Rasulullah shallallahu ‘alaihi wa sallam juga mempuasainya. Ketika
beliau pindah ke Madinah, beliau mempuasainya dan menyuruh orang-orang
untuk berpuasa. Ketika diwajibkan puasa Ramadhan, beliau meninggalkan
puasa ‘Asyura’. Barang siapa yang ingin, maka silakan berpuasa. Barang
siapa yang tidak ingin, maka silakan meninggalkannya.” 7
Keutamaan Berpuasa Sehari Sebelumnya
Selain
berpuasa di hari ‘Asyura disukai untuk berpuasa pada tanggal 9
Muharram, karena Nabi shallallahu ‘alaihi wa sallam pernah berkeinginan,
jika seandainya tahun depan beliau hidup, beliau akan berpuasa pada
tanggal 9 dan 10 Muharram.
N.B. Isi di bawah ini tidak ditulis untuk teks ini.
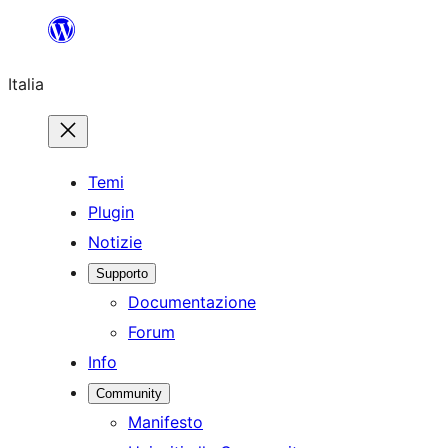
Vai
al
Italia
contenuto
Temi
Plugin
Notizie
Supporto
Documentazione
Forum
Info
Community
Manifesto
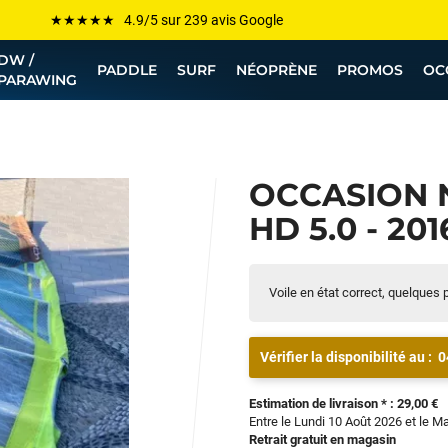
Les plus grandes marques sont chez Funway
DW /
Jusqu’à -75% de remise sur le windsurf, wingfoil, etc...
PADDLE
SURF
NÉOPRÈNE
PROMOS
OC
PARAWING
💰 Meilleur prix garanti — Moins cher ailleurs ? On s’aligne !
Besoin de conseils de pro ? Appelle nous !
OCCASION 
HD 5.0 - 201
Voile en état correct, quelques p
Vérifier la disponibilité au :
0
Estimation de livraison * : 29,00 €
Entre le Lundi 10 Août 2026 et le M
Retrait gratuit en magasin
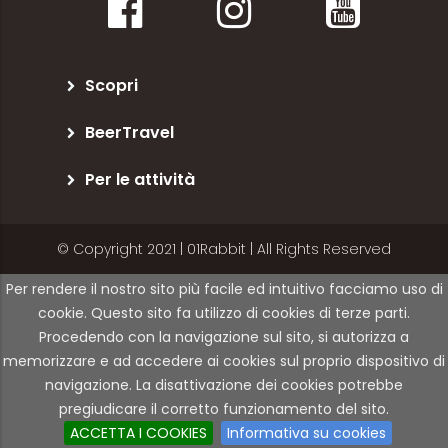
Scopri
BeerTravel
Per le attività
© Copyright 2021 | 01Rabbit | All Rights Reserved
Per rendere il nostro sito più facile ed intuitivo facciamo uso di
cookie. Questo sito fa utilizzo di cookies di terze parti.
Procedendo con la navigazione sul sito, si autorizza a
memorizzare e ad accedere ai cookies sul proprio dispositivo di
navigazione. La disattivazione dei cookies potrebbe
pregiudicare il corretto funzionamento del sito.
ACCETTA I COOKIES
Informativa su cookies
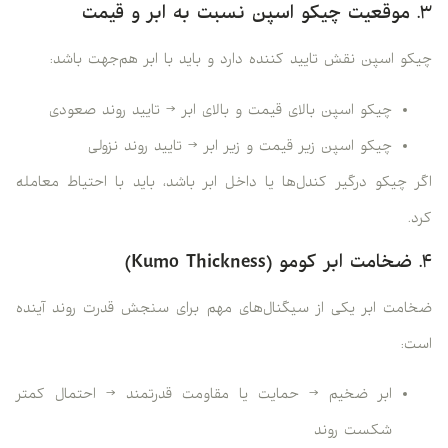
۳. موقعیت چیکو اسپن نسبت به ابر و قیمت
چیکو اسپن نقش تایید کننده دارد و باید با ابر هم‌جهت باشد:
چیکو اسپن بالای قیمت و بالای ابر → تایید روند صعودی
چیکو اسپن زیر قیمت و زیر ابر → تایید روند نزولی
اگر چیکو درگیر کندل‌ها یا داخل ابر باشد، باید با احتیاط معامله
کرد.
۴. ضخامت ابر کومو (Kumo Thickness)
ضخامت ابر یکی از سیگنال‌های مهم برای سنجش قدرت روند آینده
است:
ابر ضخیم → حمایت یا مقاومت قدرتمند → احتمال کمتر
شکست روند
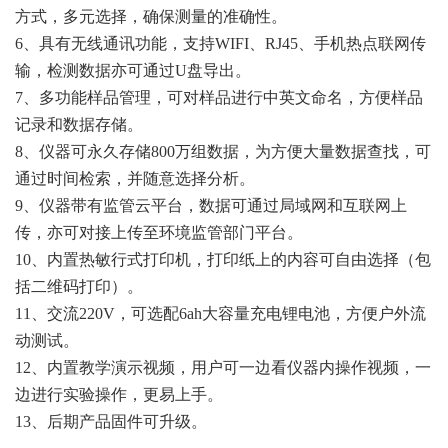
方式，多元选择，确保测量的准确性。
6、具有无线通讯功能，支持WIFI、RJ45、手机热点联网传
输，检测数据亦可通过U盘导出。
7、多功能样品管理，可对样品进行中英文命名，方便样品
记录和数据存储。
8、仪器可永久存储800万组数据，为方便大量数据查找，可
通过时间检索，并随意选择分析。
9、仪器带有监管云平台，数据可通过局域网和互联网上
传，亦可对接上传至环境监管部门平台。
10、内置热敏行式打印机，打印纸上的内容可自由选择（包
括二维码打印）。
11、交流220V，可选配6ah大容量充电锂电池，方便户外流
动测试。
12、内置教学演示视频，用户可一边看仪器内操作视频，一
边进行实验操作，更易上手。
13、后期产品固件可升级。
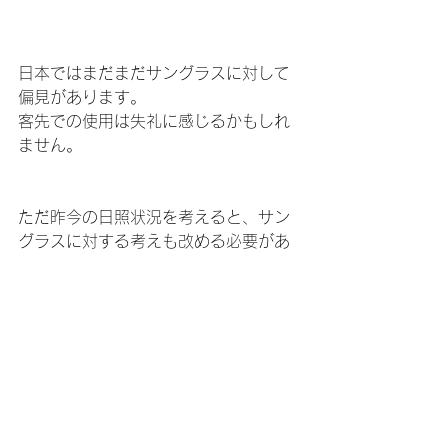
日本ではまだまだサングラスに対して
偏見があります。
客先での使用は失礼に感じるかもしれ
ません。
ただ昨今の日照状況を考えると、サン
グラスに対する考えも改める必要があ
ります。
サングラスは自分でできる一番簡単な
眼の保護ツールです。
気にせず使えるようになればいいなと
思います。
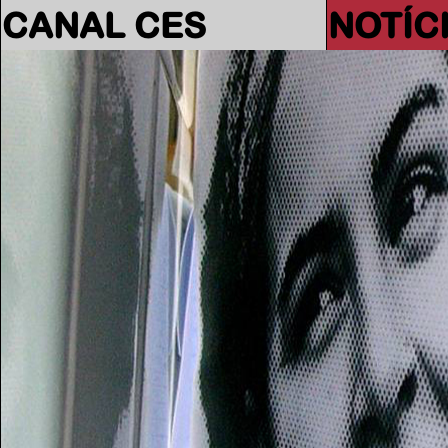
CANAL CES
NOTÍC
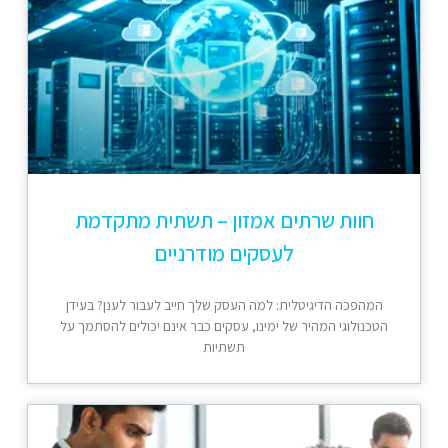
חוות שרתים אמזון – תשתית מתקדמת
לעסקים מודרניים
המהפכה הדיגיטלית: למה העסק שלך חייב לעבור לענן? בעידן
הטכנולוגי המהיר של ימינו, עסקים כבר אינם יכולים להסתמך על
תשתיות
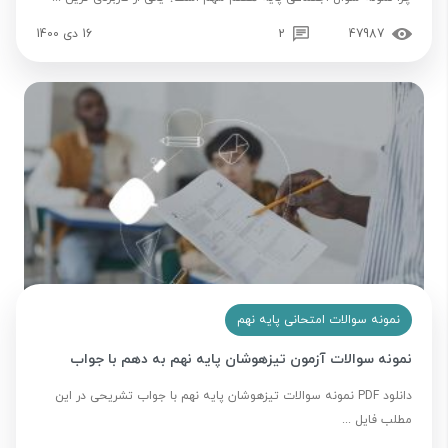
47987
2
16 دی 1400
نمونه سوالات امتحانی پایه نهم
نمونه سوالات آزمون تیزهوشان پایه نهم به دهم با جواب
دانلود PDF نمونه سوالات تیزهوشان پایه نهم با جواب تشریحی در این
مطلب فایل ...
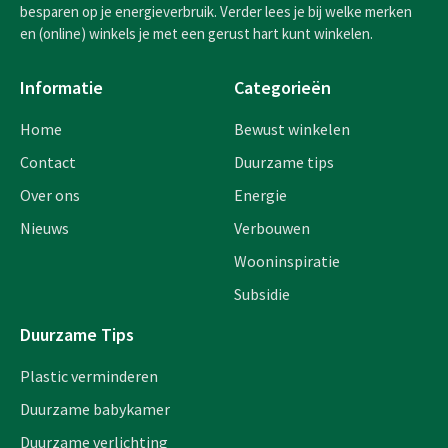
besparen op je energieverbruik. Verder lees je bij welke merken
en (online) winkels je met een gerust hart kunt winkelen.
Informatie
Categorieën
Home
Bewust winkelen
Contact
Duurzame tips
Over ons
Energie
Nieuws
Verbouwen
Wooninspiratie
Subsidie
Duurzame Tips
Plastic verminderen
Duurzame babykamer
Duurzame verlichting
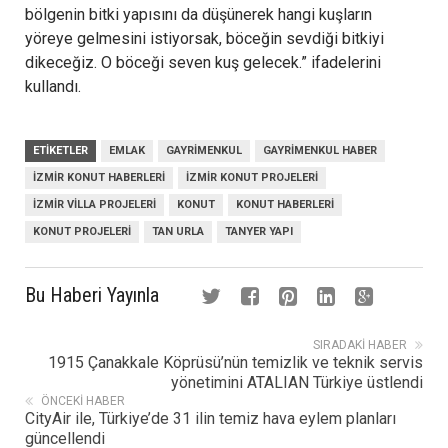
bölgenin bitki yapısını da düşünerek hangi kuşların
yöreye gelmesini istiyorsak, böceğin sevdiği bitkiyi
dikeceğiz. O böceği seven kuş gelecek.” ifadelerini
kullandı.
ETIKETLER
EMLAK
GAYRIMENKUL
GAYRIMENKUL HABER
IZMIR KONUT HABERLERI
IZMIR KONUT PROJELERI
IZMIR VILLA PROJELERI
KONUT
KONUT HABERLERI
KONUT PROJELERI
TAN URLA
TANYER YAPI
Bu Haberi Yayınla
SIRADAKI HABER
1915 Çanakkale Köprüsü’nün temizlik ve teknik servis
yönetimini ATALIAN Türkiye üstlendi
ÖNCEKI HABER
CityAir ile, Türkiye’de 31 ilin temiz hava eylem planları
güncellendi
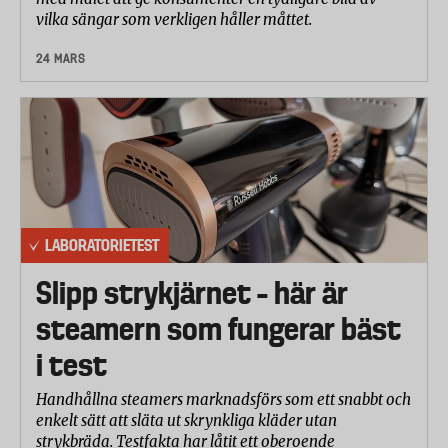
vilka sängar som verkligen håller måttet.
24 MARS
LABORATORIETEST
Slipp strykjärnet – här är
steamern som fungerar bäst
i test
Handhållna steamers marknadsförs som ett snabbt och
enkelt sätt att släta ut skrynkliga kläder utan
strykbräda. Testfakta har låtit ett oberoende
Tetapi ternyata Rasulullah shallallahu
‘alaihi wa sallam wafat pada tahun tersebut.
عَبْدَ
اللَّهِ بْنَ عَبَّاسٍ – رضى الله عنهما – يَقُولُ: حِينَ صَامَ رَسُولُ
اللَّهِ -صلى الله عليه وسلم- يَوْمَ عَاشُورَاءَ وَأَمَرَ بِصِيَامِهِ,
قَالُوا يَا رَسُولَ اللَّهِ إِنَّهُ يَوْمٌ تُعَظِّمُهُ الْيَهُودُ
وَالنَّصَارَى. فَقَالَ رَسُولُ اللَّهِ -صلى الله عليه وسلم-: (( فَإِذَا
كَانَ الْعَامُ الْمُقْبِلُ – إِنْ شَاءَ اللَّهُ – صُمْنَا الْيَوْمَ
التَّاسِعَ.)) قَالَ: فَلَمْ يَأْتِ الْعَامُ الْمُقْبِلُ حَتَّى تُوُفِّىَ
رَسُولُ اللَّهِ -صلى الله عليه وسلم-.
Diriwayatkan
dari Abdullah bin ‘Abbas radhiallahu ‘anhuma bahwasanya dia berkata,
“ketika Rasulullah shallallahu ‘alaihi wa sallam ketika berpuasa di hari
‘Asyura’ dan memerintahkan manusia untuk berpuasa, para sahabat pun
berkata, ‘Ya Rasulullah! Sesungguhnya hari ini adalah hari yang
diagungkan oleh orang-orang Yahudi dan Nasrani.’ Rasulullah shallallahu
‘alaihi wa sallam pun berkata, ‘Apabila tahun depan -insya Allah- kita
akan berpuasa dengan tanggal 9 (Muharram).’ Belum sempat tahun depan
tersebut datang, ternyata Rasulullah shallallahu ‘alaihi wa sallam
meninggal.”8
Banyak
ulama mengatakan bahwa disunnahkan juga berpuasa sesudahnya yaitu
tanggal 11 Muharram. Di antara mereka ada yang berdalil dengan hadits
Ibnu ‘Abbas berikut:
(( صُومُوا يَوْمَ عَاشُورَاءَ وَخَالِفُوا فِيهِ الْيَهُودَ ، صُومُوا قَبْلَهُ يَوْمًا أَوْ بَعْدَهُ يَوْمًا.))
“Berpuasalah
kalian pada hari ‘Asyura’ dan selisihilah orang-orang Yahudi.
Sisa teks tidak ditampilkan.